=== RECORD EXTRACTS ===
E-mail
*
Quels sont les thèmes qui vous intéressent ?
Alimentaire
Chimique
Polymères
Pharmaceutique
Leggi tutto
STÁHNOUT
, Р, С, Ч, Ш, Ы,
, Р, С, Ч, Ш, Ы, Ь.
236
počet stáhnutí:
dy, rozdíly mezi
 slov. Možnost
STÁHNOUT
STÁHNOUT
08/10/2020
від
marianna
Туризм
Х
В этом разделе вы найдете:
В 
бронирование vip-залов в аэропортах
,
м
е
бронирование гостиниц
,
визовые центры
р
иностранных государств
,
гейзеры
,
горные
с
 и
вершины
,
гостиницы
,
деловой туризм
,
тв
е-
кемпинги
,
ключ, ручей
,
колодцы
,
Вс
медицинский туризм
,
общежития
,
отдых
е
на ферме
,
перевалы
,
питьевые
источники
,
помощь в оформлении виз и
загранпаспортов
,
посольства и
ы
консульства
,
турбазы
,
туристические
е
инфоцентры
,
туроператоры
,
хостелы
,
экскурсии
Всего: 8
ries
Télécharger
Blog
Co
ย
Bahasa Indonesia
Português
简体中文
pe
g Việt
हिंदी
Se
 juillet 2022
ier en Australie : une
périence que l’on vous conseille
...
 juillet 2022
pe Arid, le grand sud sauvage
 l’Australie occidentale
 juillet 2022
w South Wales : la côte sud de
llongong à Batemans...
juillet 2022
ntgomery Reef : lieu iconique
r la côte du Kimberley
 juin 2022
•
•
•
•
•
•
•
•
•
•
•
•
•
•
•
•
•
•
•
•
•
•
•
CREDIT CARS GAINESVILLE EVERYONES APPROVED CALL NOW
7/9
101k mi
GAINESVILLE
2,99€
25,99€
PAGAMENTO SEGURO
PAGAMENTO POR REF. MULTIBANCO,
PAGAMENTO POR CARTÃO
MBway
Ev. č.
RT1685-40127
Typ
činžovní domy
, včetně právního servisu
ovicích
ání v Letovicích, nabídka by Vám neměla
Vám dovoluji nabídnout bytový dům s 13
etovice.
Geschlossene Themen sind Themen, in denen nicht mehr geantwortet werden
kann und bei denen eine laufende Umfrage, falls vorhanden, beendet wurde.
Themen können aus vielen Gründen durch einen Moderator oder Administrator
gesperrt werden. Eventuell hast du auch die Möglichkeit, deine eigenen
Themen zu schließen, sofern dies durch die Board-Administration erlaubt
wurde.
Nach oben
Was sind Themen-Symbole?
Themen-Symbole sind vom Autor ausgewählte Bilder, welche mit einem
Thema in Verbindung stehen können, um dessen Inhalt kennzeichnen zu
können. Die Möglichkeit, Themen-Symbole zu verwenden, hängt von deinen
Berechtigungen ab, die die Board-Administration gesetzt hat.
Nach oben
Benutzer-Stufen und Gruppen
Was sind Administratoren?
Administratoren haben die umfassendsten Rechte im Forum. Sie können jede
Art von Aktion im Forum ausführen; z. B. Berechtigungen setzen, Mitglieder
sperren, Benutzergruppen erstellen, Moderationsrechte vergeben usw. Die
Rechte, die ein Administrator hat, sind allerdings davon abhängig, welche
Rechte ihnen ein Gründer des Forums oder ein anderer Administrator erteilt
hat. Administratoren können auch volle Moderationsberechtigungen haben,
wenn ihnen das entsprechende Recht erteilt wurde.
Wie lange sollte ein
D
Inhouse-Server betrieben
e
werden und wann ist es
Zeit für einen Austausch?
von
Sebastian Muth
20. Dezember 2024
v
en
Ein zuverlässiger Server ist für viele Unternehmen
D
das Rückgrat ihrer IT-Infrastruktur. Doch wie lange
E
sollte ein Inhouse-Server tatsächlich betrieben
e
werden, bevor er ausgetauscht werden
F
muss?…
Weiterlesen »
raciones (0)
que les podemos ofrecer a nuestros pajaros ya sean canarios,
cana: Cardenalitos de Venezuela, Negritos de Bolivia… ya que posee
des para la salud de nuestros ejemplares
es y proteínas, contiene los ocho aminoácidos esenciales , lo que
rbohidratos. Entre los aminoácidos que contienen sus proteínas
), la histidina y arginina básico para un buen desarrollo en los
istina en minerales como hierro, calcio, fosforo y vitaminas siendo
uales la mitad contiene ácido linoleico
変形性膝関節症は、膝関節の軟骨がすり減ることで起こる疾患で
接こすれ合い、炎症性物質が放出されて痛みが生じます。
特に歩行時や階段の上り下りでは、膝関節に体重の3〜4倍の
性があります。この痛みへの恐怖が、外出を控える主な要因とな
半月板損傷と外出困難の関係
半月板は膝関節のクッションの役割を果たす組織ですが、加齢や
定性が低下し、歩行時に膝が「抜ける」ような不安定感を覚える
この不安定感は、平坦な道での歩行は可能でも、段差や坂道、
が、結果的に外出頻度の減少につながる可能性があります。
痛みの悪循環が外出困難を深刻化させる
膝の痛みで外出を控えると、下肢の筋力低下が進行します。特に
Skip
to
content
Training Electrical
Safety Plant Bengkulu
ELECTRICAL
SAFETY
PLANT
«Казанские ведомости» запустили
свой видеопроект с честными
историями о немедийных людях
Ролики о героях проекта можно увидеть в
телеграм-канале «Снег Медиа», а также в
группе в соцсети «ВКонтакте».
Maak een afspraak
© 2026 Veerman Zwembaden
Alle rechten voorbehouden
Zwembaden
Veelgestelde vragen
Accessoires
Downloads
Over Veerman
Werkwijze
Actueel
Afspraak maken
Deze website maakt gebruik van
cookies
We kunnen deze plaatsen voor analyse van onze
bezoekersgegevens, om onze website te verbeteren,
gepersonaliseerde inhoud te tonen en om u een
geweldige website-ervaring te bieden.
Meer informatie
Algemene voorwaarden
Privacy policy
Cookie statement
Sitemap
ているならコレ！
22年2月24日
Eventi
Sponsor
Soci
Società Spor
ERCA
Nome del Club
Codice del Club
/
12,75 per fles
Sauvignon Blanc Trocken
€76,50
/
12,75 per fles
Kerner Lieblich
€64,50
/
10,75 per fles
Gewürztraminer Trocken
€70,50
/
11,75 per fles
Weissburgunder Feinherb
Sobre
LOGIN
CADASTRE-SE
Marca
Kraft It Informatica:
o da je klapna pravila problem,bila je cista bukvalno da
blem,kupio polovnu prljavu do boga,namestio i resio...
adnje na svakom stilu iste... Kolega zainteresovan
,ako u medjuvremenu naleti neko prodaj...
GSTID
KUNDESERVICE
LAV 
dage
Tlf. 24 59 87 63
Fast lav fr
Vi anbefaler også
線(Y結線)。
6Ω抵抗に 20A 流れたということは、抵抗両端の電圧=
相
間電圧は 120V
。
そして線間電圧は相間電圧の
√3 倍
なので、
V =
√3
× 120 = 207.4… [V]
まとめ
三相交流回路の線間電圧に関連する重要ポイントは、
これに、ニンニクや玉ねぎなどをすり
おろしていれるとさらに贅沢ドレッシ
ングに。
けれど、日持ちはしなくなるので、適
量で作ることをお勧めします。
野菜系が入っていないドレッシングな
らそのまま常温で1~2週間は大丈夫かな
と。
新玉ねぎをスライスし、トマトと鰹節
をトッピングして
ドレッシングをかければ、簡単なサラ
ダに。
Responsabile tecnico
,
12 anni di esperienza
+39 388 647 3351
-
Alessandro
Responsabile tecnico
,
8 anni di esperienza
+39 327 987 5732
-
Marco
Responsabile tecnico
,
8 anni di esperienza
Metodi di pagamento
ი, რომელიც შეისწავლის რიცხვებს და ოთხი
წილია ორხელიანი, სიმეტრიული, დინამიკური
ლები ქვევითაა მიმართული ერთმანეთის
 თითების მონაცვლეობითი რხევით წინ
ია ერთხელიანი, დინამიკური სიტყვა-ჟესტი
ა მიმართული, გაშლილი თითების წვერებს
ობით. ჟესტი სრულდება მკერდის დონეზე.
===
Look through the entries above, find each line containing "côte", and copy it.

## [SOLUTION BELOW]
w South Wales : la côte sud de
r la côte du Kimberley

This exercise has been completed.